I have a ParentMenuItemBase abstract class from which I derive classes that essentially wrap a CommandBarPopup control, and create the child CommandBarButton objects and wire up their Click event to execute an ICommand.

Say I had a RefactorRenameCommand hooked up to 5 completely independent CommandBarButton objects, under 5 completely unrelated CommandBarPopup controls.

When I clicked the CommandBarButton, the child_Click handler would then run 5 times - and the Ctrl parameter would have the same hash code for all 5 "clicks".

Then if I clicked the same button again, the handler would again run 5 times, and again the Ctrl parameter would have the same hash code for all 5 "clicks", ...but the hash code would be different from what it was the first time around - and if I clicked again, I'd get a new hash code for that parameter.

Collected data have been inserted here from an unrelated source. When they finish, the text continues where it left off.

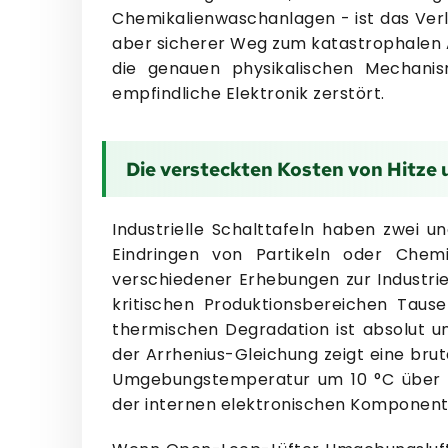
Chemikalienwaschanlagen - ist das Verl
aber sicherer Weg zum katastrophalen Au
die genauen physikalischen Mechanis
empfindliche Elektronik zerstört.
Die versteckten Kosten von Hitze
Industrielle Schalttafeln haben zwei u
Eindringen von Partikeln oder Chem
verschiedener Erhebungen zur Industrie
kritischen Produktionsbereichen Taus
thermischen Degradation ist absolut un
der Arrhenius-Gleichung zeigt eine bruta
Umgebungstemperatur um 10 °C über d
der internen elektronischen Komponent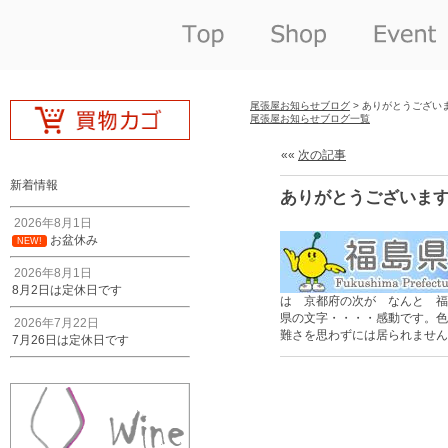
尾張屋お知らせブログ
> ありがとうござい
尾張屋お知らせブログ一覧
««
次の記事
新着情報
ありがとうございま
2026年8月1日
お盆休み
NEW!
2026年8月1日
8月2日は定休日です
は 京都府の次が なんと 福
県の文字・・・・感動です。色
2026年7月22日
難さを思わずには居られません
7月26日は定休日です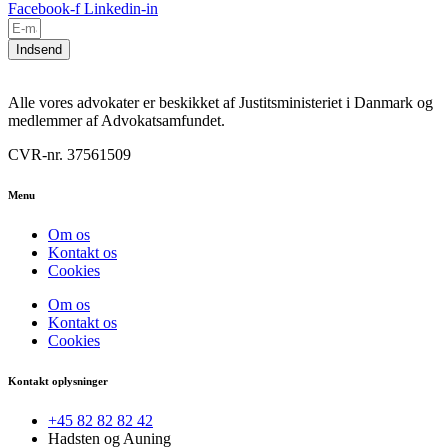
Facebook-f
Linkedin-in
Indsend
Alle vores advokater er beskikket af Justitsministeriet i Danmark og
medlemmer af Advokatsamfundet.
CVR-nr. 37561509
Menu
Om os
Kontakt os
Cookies
Om os
Kontakt os
Cookies
Kontakt oplysninger
+45 82 82 82 42
Hadsten og Auning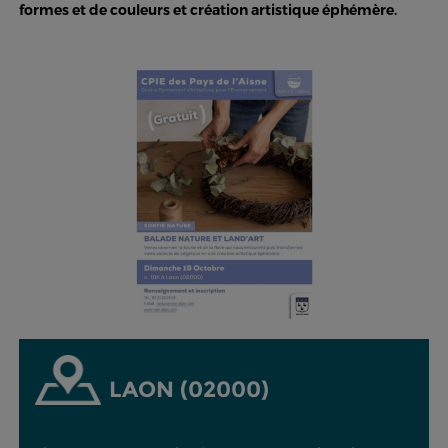
formes et de couleurs et création artistique éphémère.
LAON (02000)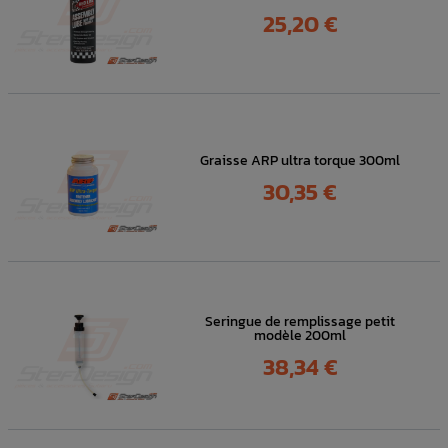
Prix
25,20 €
Graisse ARP ultra torque 300ml
Prix
30,35 €
Seringue de remplissage petit
modèle 200ml
Prix
38,34 €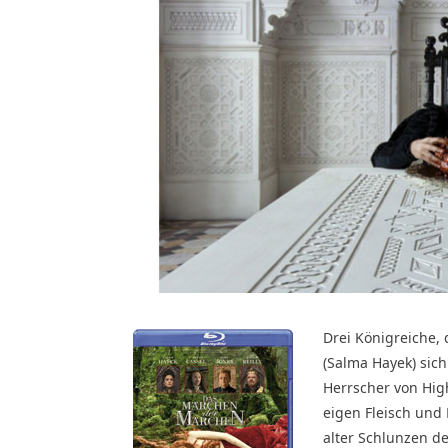
Drei Königreiche,
(Salma Hayek) sich
Herrscher von High
eigen Fleisch und 
alter Schlunzen de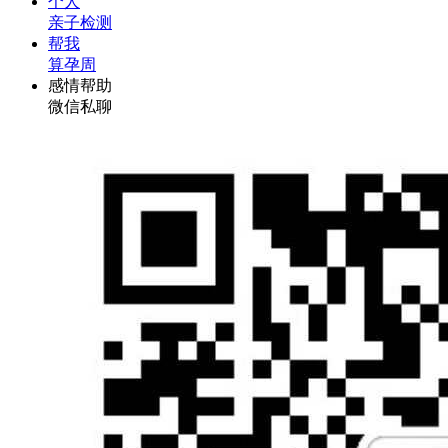
个人
亲子检测
帮我
算孕周
感情帮助
微信私聊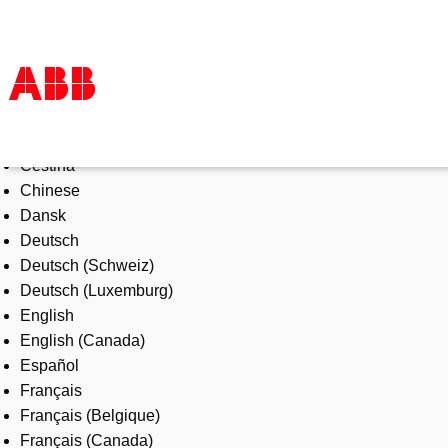
Select Language
Products & Solutions
Čeština
Industries
Chinese
Services
Dansk
About us
Deutsch
Where to buy
Deutsch (Schweiz)
Contact us
Deutsch (Luxemburg)
Careers
English
English (Canada)
Español
Français
Français (Belgique)
Français (Canada)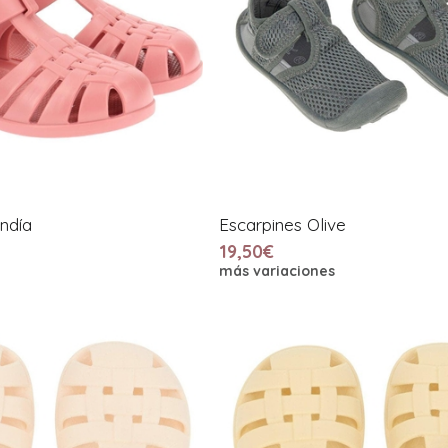
ndía
Escarpines Olive
19,50€
más variaciones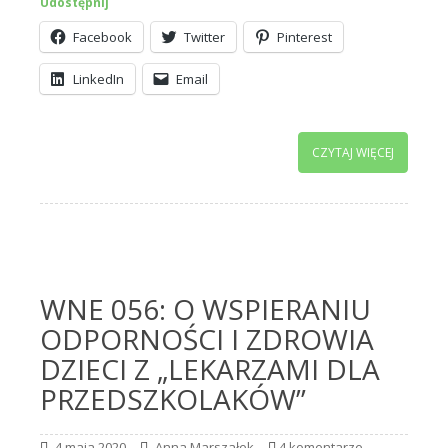
Udostępnij
Facebook
Twitter
Pinterest
LinkedIn
Email
CZYTAJ WIĘCEJ
WNE 056: O WSPIERANIU
ODPORNOŚCI I ZDROWIA
DZIECI Z „LEKARZAMI DLA
PRZEDSZKOLAKÓW”
4 maja 2020
Anna Marszałek
4 komentarze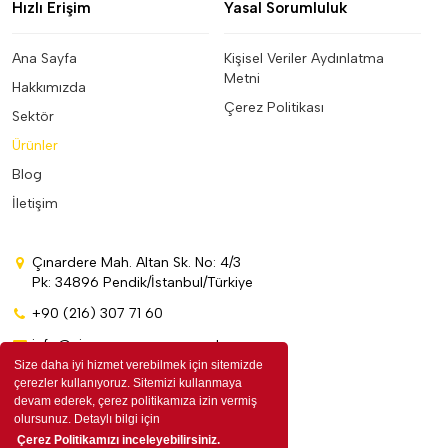
Hızlı Erişim
Yasal Sorumluluk
Ana Sayfa
Kişisel Veriler Aydınlatma
Metni
Hakkımızda
Çerez Politikası
Sektör
Ürünler
Blog
İletişim
Çınardere Mah. Altan Sk. No: 4/3
Pk: 34896 Pendik/İstanbul/Türkiye
+90 (216) 307 71 60
info@cinarpromosyon.com.tr
Size daha iyi hizmet verebilmek için sitemizde
çerezler kullanıyoruz. Sitemizi kullanmaya
devam ederek, çerez politikamıza izin vermiş
olursunuz. Detaylı bilgi için
Çerez Politikamızı inceleyebilirsiniz.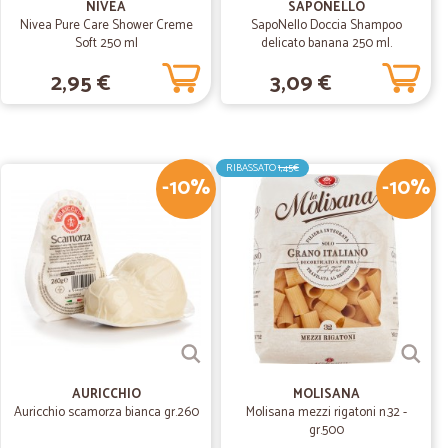
NIVEA
SAPONELLO
Nivea Pure Care Shower Creme
SapoNello Doccia Shampoo
Soft 250 ml
delicato banana 250 ml.
13/07/2019
2,95 €
3,09 €
dizione molto rapida ed economica, la consiglio.
RIBASSATO
1,45€
-10%
-10%
.
24/04/2019
zza nel…
presentare i prodotti...
12/01/2019
opratutto serietà che non gusta mai .
AURICCHIO
MOLISANA
Auricchio scamorza bianca gr.260
Molisana mezzi rigatoni n.32 -
gr.500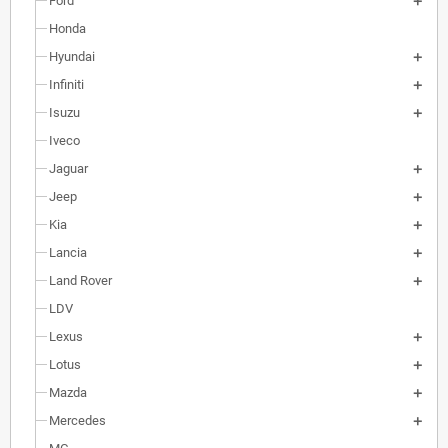
Ford
Honda
Hyundai
Infiniti
Isuzu
Iveco
Jaguar
Jeep
Kia
Lancia
Land Rover
LDV
Lexus
Lotus
Mazda
Mercedes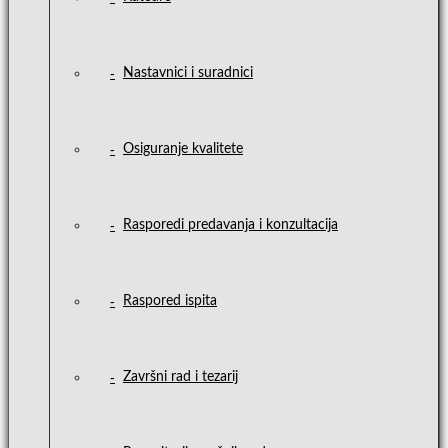
Nastavnici i suradnici
Osiguranje kvalitete
Rasporedi predavanja i konzultacija
Raspored ispita
Završni rad i tezarij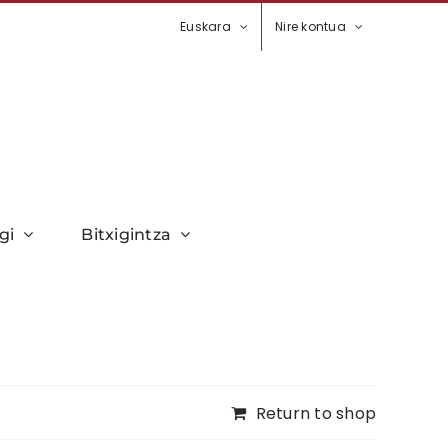
Euskara
Nire kontua
gi
Bitxigintza
Return to shop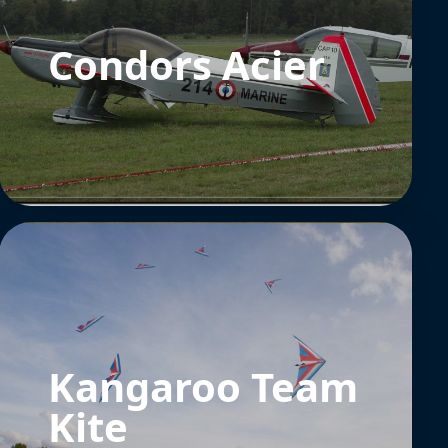
Condors Acier
Kangaroo Team
Kite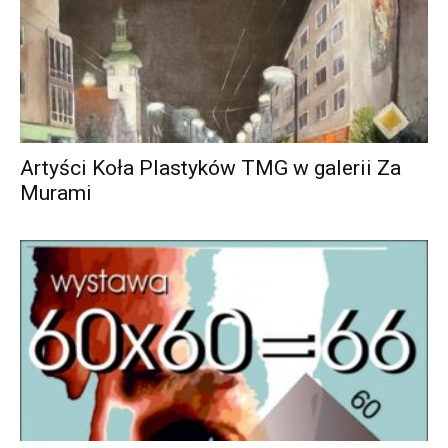
Artyści Koła Plastyków TMG w galerii Za
Murami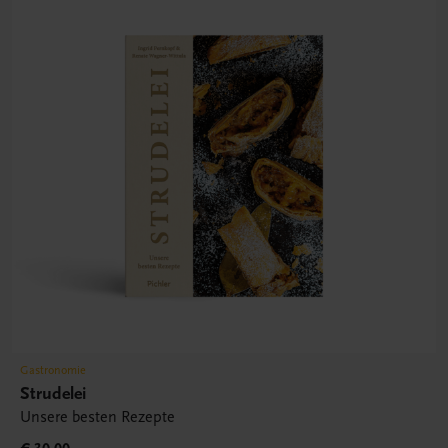
Gastronomie
Strudelei
Unsere besten Rezepte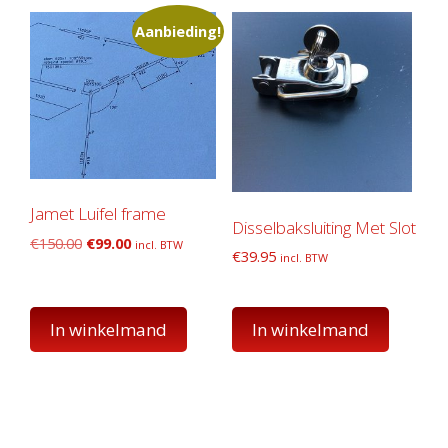
Aanbieding!
Jamet Luifel frame
Disselbaksluiting Met Slot
Oorspronkelijke
Huidige
€
150.00
€
99.00
incl. BTW
€
39.95
incl. BTW
prijs
prijs
was:
is:
€150.00.
€99.00.
In winkelmand
In winkelmand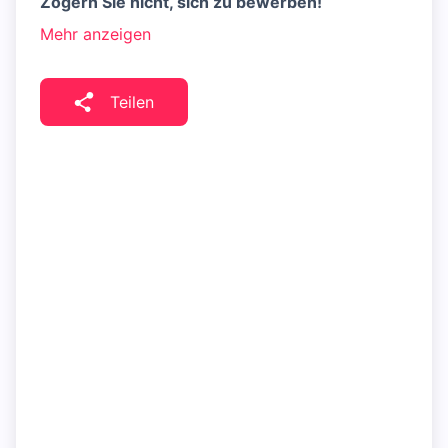
Zögern Sie nicht, sich zu bewerben!
Mehr anzeigen
Teilen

I obtained the desired behavior by storing the last hash code for that Ctrl parameter in a private static field, and only executing the handler if the hash code for Ctrl was different - in other words, I made it work by building on top of an observed behavior that I didn't completely understand, and it feels dirty and it bothers me beyond words. Here's the hack in question, including the actual in-code comments:

// note: HAAAAACK!!!
private static int _lastHashCode;

private void child_Click(CommandBarButton Ctrl, ref bool CancelDefault)
{
    var item = _items.Select(kvp => kvp.Key).SingleOrDefault(menu => menu.Key == Ctrl.Tag) as ICommandMenuItem;
    if (item == null || Ctrl.GetHashCode() == _lastHashCode)
    {
        return;
    }

    // without this hack, handler runs once for each menu item that's hooked up to the command.
    // hash code is different on every frakkin' click. go figure. I've had it, this is the fix.
    _lastHashCode = Ctrl.GetHashCode();

    Debug.WriteLine("({0}) Executing click handler for menu item '{1}', hash code {2}", GetHashCode(), Ctrl.Caption, Ctrl.GetHashCode());
    item.Command.Execute(null);
}

That Debug.WriteLine call would output something like this:

(46595510) Executing click handler for menu item '&Rename', hash code 16706408
(16139946) Executing click handler for menu item '&Rename', hash code 16706408
(11041789) Executing click handler for menu item '&Rename', hash code 16706408
(32267243) Executing click handler for menu item '&Rename', hash code 16706408
(21969731) Executing click handler for menu item '&Rename', hash code 16706408

And the next click would produce an identical output, except with a different hash code for the Ctrl parameter.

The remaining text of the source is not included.